The suite of instruments comprises: two Thermo iCAP RQ quadropole ICP-MS spectrometers, a Thermo iCAP ICP-OES spectrometer, a New Wave Research 213nm laser ablation system, a micromill and microbalance, and an Olympus Delta Pro portable XRF spectrometer.
Dedicated fire assay laboratory
The laboratory supports analysis of precious metals in rocks, ores and other environmental samples using a dedicated fire assay facility. There is also a wet geochemistry laboratory for preparation of samples in liquid form for ICP analysis.
Zeiss Sigma HD Field Emission Gun Analytical SEM
This facility specialises in high-resolution imaging and X-ray element mapping as well as quantitative analysis of major, minor and trace elements. FEI XL30 Field Emission Gun Environmental SEM for high-resolution imaging and semi-quantitative X-ray element analysis of samples. Philips PW1710 Automated Powder X-ray diffractometer.
3D Seismic Lab
The development of new quantitative methods in seismic interpretation is a key research topic within the 3D Seismic Lab. The Lab comprises a state-of-the-art seismic interpretation and visualisation facility that supports research into diverse aspects of sedimentary basins, with an emphasis on continental margins.
The key emphasis of the 3D Seismic Lab is on the development of 3D seismic methods and technology to the analysis of depositional and deformational processes. Research students base their research on the large archive of data in the 3D Seismic Lab donated through collaborations with the petroleum industry and governments.
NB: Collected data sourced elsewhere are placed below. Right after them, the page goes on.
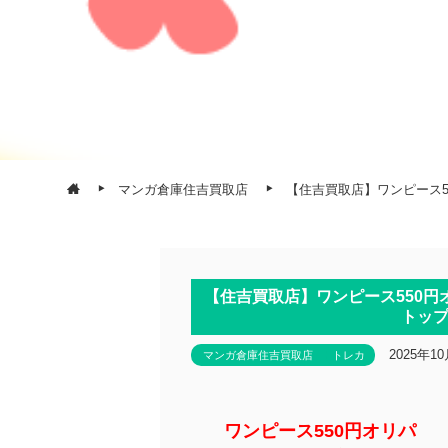
マンガ倉庫住吉買取店
【住吉買取店】ワンピース
【住吉買取店】ワンピース550円
トッ
2025年1
マンガ倉庫住吉買取店
トレカ
ワンピース550円オリパ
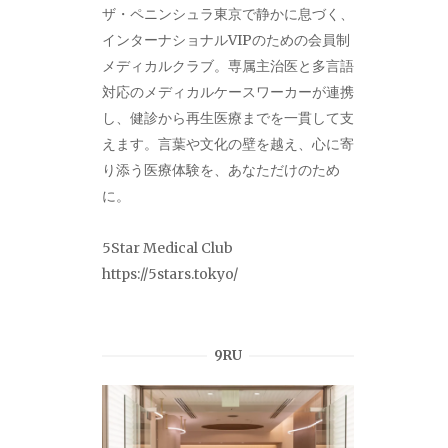
ザ・ペニンシュラ東京で静かに息づく、
インターナショナルVIPのための会員制
メディカルクラブ。専属主治医と多言語
対応のメディカルケースワーカーが連携
し、健診から再生医療までを一貫して支
えます。言葉や文化の壁を越え、心に寄
り添う医療体験を、あなただけのため
に。
5Star Medical Club
https://5stars.tokyo/
9RU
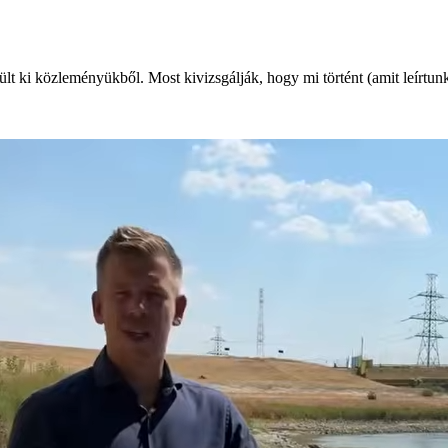
t ki közleményükből. Most kivizsgálják, hogy mi történt (amit leírtunk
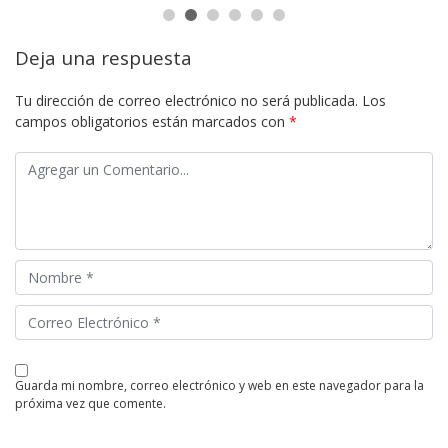
Deja una respuesta
Tu dirección de correo electrónico no será publicada.
Los
campos obligatorios están marcados con
*
guarda mi nombre, correo electrónico y web en este navegador para la
próxima vez que comente.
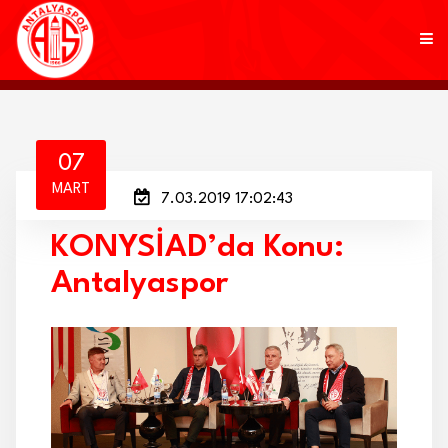
KULÜP
07
MART
7.03.2019 17:02:43
FUTBOL
KONYSİAD’da Konu:
AKADEMİ
Antalyaspor
MARKALAR
TARAFTAR
BRANŞLAR
HABERLER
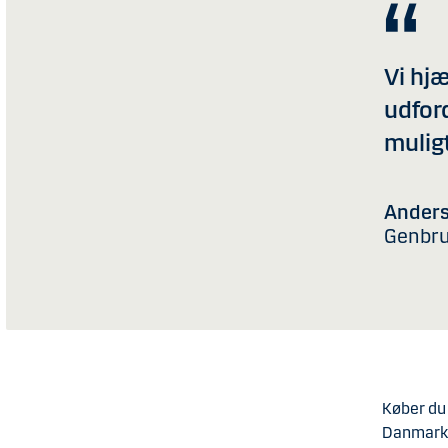
Vi hj
udfor
muligt
Anders
Genbru
Køber du
Danmark,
Software licensing and support to the lab is commercially costed as >£10M. The value of grants and PhD scholarships (some funded by industry) awarded to the 3D seismic lab since 2008 totals more than £2.04M.
Recent developments include seismic analyses of diagenesis and fluid flow on a basin scale, studies on the distribution of gas hydrates on continental margins, fluid-flow modelling through faults and structures, and the investigation of main geological controls on submarine landslides and channels.